PROMPT: What lines of the data below hold the string "Санкт"? Copy each one.

MATERIALS PROVIDED:

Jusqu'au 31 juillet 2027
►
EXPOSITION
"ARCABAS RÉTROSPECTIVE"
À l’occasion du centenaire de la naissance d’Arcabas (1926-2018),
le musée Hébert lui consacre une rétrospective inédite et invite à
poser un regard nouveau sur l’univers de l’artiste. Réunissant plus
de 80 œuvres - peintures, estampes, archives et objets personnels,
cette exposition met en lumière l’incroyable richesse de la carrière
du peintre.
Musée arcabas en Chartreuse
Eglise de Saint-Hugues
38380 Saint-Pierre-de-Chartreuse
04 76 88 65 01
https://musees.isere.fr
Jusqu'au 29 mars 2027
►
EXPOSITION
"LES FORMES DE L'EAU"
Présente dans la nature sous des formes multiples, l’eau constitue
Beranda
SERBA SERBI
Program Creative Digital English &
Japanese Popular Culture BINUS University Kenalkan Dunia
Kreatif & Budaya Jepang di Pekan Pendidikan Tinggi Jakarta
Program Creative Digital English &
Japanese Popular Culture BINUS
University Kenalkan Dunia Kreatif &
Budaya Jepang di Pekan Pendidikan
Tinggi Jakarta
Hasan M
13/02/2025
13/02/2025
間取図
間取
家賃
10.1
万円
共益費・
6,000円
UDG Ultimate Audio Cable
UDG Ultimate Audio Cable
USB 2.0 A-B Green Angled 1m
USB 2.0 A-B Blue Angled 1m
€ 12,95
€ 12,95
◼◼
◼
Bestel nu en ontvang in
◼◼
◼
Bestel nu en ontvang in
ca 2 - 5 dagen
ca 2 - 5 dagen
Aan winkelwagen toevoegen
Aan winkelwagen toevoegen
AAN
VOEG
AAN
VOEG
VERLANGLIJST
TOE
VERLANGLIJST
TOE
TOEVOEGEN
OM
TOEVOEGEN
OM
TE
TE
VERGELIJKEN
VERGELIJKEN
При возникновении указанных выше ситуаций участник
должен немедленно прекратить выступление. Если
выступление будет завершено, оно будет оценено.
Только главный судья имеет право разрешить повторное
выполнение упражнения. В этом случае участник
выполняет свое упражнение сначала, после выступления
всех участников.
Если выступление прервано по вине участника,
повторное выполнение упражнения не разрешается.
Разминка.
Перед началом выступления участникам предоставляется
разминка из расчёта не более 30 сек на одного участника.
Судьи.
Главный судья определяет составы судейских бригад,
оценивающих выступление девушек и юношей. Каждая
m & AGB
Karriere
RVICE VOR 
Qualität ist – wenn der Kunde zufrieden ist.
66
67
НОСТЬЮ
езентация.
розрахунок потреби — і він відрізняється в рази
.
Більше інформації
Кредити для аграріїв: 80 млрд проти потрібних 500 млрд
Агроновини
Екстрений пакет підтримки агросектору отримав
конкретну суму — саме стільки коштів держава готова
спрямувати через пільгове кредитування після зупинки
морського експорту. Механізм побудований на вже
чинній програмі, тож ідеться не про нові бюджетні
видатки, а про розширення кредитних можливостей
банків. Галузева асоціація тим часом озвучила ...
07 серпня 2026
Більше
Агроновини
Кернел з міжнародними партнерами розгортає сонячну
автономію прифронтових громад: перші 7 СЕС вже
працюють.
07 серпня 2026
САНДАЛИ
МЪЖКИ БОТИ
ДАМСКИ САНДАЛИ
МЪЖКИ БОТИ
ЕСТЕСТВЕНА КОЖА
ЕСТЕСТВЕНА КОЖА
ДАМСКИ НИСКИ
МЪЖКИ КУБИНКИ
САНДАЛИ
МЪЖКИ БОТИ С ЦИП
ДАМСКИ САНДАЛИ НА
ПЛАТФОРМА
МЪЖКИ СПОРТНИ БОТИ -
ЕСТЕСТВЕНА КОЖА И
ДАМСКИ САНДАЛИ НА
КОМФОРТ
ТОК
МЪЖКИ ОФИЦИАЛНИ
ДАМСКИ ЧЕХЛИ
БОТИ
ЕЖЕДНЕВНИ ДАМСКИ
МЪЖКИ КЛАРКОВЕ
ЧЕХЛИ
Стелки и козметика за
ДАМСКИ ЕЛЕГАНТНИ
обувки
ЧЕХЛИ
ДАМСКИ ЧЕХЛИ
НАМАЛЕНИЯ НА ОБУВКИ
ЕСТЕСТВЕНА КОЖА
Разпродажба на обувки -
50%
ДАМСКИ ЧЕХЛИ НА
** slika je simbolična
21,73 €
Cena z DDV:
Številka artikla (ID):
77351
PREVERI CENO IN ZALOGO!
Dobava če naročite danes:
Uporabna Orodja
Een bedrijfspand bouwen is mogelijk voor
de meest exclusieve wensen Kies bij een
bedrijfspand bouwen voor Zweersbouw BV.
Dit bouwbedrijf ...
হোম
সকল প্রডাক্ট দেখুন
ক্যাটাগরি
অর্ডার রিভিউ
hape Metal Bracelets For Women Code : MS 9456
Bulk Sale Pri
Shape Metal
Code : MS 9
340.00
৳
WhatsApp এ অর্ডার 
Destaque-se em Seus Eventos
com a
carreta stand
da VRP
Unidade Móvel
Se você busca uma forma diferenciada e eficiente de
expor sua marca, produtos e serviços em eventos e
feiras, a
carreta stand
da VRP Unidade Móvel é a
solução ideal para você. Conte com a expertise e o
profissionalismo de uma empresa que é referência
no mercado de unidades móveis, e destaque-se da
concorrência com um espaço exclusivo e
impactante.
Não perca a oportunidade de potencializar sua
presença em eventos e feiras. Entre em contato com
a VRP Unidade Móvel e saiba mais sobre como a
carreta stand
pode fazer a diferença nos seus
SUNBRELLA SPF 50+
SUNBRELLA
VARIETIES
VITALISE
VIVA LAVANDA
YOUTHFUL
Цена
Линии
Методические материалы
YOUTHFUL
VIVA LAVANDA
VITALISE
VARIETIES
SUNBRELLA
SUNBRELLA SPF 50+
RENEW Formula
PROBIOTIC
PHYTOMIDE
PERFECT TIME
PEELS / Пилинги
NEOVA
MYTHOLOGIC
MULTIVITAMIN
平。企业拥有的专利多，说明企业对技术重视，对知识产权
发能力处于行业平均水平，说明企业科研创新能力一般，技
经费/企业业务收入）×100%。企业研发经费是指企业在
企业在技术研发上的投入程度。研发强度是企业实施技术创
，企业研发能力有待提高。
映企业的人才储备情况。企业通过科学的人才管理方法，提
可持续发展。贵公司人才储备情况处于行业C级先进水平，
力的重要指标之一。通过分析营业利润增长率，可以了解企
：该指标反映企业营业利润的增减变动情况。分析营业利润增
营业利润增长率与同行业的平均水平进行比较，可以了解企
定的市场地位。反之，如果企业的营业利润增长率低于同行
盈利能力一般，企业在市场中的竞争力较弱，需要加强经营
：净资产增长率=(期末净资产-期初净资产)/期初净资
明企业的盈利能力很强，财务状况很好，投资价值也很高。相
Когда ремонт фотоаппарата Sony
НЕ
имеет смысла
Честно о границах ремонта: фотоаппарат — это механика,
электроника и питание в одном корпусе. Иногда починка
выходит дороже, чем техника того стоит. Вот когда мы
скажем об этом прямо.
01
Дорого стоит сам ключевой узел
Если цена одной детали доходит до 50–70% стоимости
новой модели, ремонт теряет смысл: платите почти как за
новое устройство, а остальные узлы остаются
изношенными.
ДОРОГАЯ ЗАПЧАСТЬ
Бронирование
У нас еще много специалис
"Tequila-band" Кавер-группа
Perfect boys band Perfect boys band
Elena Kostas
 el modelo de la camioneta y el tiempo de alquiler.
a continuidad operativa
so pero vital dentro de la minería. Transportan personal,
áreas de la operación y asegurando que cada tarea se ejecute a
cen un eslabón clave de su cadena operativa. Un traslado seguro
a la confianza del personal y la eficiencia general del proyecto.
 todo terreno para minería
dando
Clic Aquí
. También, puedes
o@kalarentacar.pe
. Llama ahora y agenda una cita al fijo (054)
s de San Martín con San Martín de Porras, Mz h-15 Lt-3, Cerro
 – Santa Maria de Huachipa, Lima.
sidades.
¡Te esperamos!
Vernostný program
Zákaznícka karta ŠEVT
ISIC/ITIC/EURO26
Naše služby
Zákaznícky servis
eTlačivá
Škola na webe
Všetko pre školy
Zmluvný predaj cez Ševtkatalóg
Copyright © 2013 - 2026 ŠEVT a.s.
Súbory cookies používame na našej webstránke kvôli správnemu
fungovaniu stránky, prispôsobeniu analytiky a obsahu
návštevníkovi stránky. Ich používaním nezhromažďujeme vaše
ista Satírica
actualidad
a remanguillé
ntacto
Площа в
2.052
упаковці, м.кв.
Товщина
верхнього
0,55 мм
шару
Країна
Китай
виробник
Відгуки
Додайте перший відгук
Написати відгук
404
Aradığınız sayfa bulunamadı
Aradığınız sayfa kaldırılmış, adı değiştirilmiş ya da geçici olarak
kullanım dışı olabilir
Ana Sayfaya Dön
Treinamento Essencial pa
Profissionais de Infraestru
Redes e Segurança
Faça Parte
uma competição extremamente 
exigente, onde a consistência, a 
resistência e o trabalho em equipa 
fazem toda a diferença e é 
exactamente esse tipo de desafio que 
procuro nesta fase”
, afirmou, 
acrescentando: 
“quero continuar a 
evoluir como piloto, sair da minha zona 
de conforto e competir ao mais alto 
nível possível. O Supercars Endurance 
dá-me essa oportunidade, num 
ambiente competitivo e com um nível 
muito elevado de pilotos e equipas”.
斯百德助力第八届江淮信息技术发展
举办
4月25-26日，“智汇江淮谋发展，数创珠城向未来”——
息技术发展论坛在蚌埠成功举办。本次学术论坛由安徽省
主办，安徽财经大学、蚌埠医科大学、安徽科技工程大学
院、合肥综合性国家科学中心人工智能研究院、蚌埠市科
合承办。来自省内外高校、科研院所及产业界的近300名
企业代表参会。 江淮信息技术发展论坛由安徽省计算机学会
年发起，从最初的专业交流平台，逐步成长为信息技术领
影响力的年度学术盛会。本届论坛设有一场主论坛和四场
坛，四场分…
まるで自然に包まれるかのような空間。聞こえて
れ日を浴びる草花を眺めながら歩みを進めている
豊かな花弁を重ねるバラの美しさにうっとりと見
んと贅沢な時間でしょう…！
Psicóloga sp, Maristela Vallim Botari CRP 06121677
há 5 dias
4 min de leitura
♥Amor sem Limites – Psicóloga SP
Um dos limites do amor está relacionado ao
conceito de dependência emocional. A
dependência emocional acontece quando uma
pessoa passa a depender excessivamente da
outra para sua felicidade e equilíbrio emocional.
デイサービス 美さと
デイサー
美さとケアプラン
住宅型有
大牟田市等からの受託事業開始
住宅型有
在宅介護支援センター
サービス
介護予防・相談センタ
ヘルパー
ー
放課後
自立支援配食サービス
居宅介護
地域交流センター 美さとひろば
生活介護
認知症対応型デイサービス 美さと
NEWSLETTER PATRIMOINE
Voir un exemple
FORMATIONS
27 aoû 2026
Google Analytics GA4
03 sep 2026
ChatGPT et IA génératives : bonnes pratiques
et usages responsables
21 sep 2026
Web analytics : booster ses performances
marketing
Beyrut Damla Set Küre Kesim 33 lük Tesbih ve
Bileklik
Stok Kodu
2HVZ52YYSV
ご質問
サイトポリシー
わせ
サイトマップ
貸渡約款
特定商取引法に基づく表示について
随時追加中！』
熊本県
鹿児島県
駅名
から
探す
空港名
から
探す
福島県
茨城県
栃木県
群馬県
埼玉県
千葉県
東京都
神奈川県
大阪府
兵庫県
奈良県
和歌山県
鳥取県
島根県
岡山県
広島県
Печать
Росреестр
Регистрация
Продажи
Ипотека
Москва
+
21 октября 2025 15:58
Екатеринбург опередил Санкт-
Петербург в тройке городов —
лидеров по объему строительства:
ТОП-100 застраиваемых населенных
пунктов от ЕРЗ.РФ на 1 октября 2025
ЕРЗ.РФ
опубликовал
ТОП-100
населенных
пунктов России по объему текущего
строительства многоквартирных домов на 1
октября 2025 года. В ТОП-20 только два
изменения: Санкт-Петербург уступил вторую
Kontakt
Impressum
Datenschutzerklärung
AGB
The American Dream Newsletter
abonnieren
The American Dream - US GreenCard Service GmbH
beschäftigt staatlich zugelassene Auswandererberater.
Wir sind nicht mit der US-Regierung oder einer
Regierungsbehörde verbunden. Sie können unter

PROBLEM SOLUTION:
Екатеринбург опередил Санкт-
изменения: Санкт-Петербург уступил вторую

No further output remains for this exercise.